# New Jointer



## sailorsteve (Nov 4, 2009)

all it needs now is some landing lights and an air boss. congrats, and enjoy your new toy.


----------



## araldite (Jan 29, 2009)

I got a Delta 6", but should've gotten an 8". I can only land Cessnas and Pipers on mine.


----------



## NBeener (Sep 16, 2009)

Did you just fire it up?

My lights dimmed, all of the sudden….

Nice purchase! Enjoy!


----------



## sbryan55 (Dec 8, 2007)

This is a nice jointer and you should enjoy having the extra width. Thanks for the review.


----------



## oldwoodman (Feb 4, 2009)

WOW!!!! What a beautiful machine!!

That sure looks better than that old broken-down Craftsman jointer sitting out in my garage.

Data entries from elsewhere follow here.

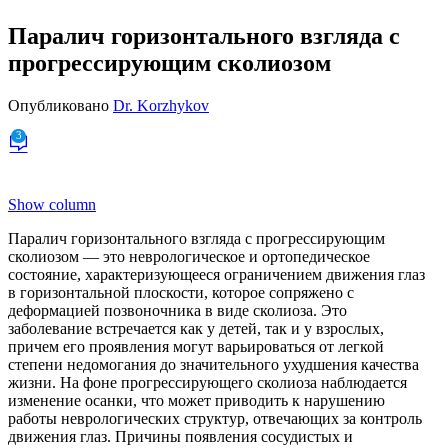
Паралич горизонтального взгляда с
прогрессирующим сколиозом
Опубликовано
Dr. Korzhykov
3
Show column
Паралич горизонтального взгляда с прогрессирующим
сколиозом — это неврологическое и ортопедическое
состояние, характеризующееся ограничением движения глаз
в горизонтальной плоскости, которое сопряжено с
деформацией позвоночника в виде сколиоза. Это
заболевание встречается как у детей, так и у взрослых,
причем его проявления могут варьироваться от легкой
степени недомогания до значительного ухудшения качества
жизни. На фоне прогрессирующего сколиоза наблюдается
изменение осанки, что может приводить к нарушению
работы неврологических структур, отвечающих за контроль
движения глаз. Причины появления сосудистых и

If you ever have the time, write up a performance review. Those of us with "jointer envy" would appreciate it.


----------



## a1Jim (Aug 9, 2008)

Nice toy


----------



## Ken90712 (Sep 2, 2009)

Thats a big boy! Have fun….


----------



## Paul2274 (Nov 17, 2009)

SSSSSWWWWEEEEETTTTTT!!!! Really nice.


----------



## Splinterman (Mar 13, 2009)

Sweet machine.


----------



## mattg (May 6, 2008)

Man that's a Cadillac!!


----------



## RogerM (Oct 31, 2011)

I have run a Delta DJ-20 in my shop for 5 years and have had excellent service from it. I run all kinds of hardwood through it (hickory, elm, oak, walnut, maple, cherry) and find it to be very reliable. Excellent basic machine that is reliable, and easy to maintain.


----------



## pintodeluxe (Sep 12, 2010)

I have one as well. I bought it for the extra width capacity, but what you really notice is how useful the extra length is. 76" long compared to 46" long on my old Jet 6" jointer. You can rest a 5-6' long board on the infeed table! No more wrestling long boards as they want to fall off the outfeed table, as this jointer has good length.

I can't tell you how many times I set a 6-1/2" wide board on my old 6" jointer… Awww! Back to the bandsaw.
An 8" parallelogram jointer was the way to go for me.


----------